> **What to do**:
Without the pictures, give the listing below again exactly.

---------- Input for this task ----------

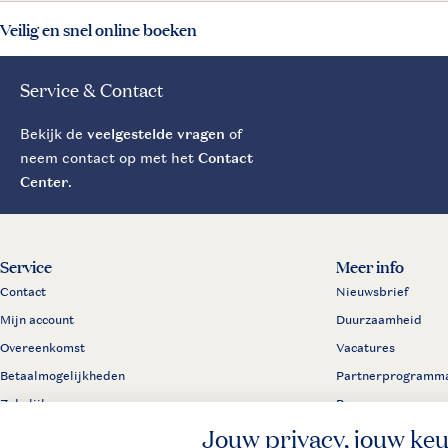
Veilig en snel online boeken
Service & Contact
Bekijk de
veelgestelde vragen
of
neem contact op met het
Contact
Center
.
Service
Meer info
Contact
Nieuwsbrief
Mijn account
Duurzaamheid
Overeenkomst
Vacatures
Betaalmogelijkheden
Partnerprogramm
Zakelijk
Pers
Klachtenprocedure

----------

> **Response area**:
Veilig en snel online boeken
Service & Contact
Bekijk de
veelgestelde vragen
of
neem contact op met het
Contact
Center
.
Service
Meer info
Contact
Nieuwsbrief
Mijn account
Duurzaamheid
Overeenkomst
Vacatures
Betaalmogelijkheden
Partnerprogramm
Zakelijk
Pers
Klachtenprocedure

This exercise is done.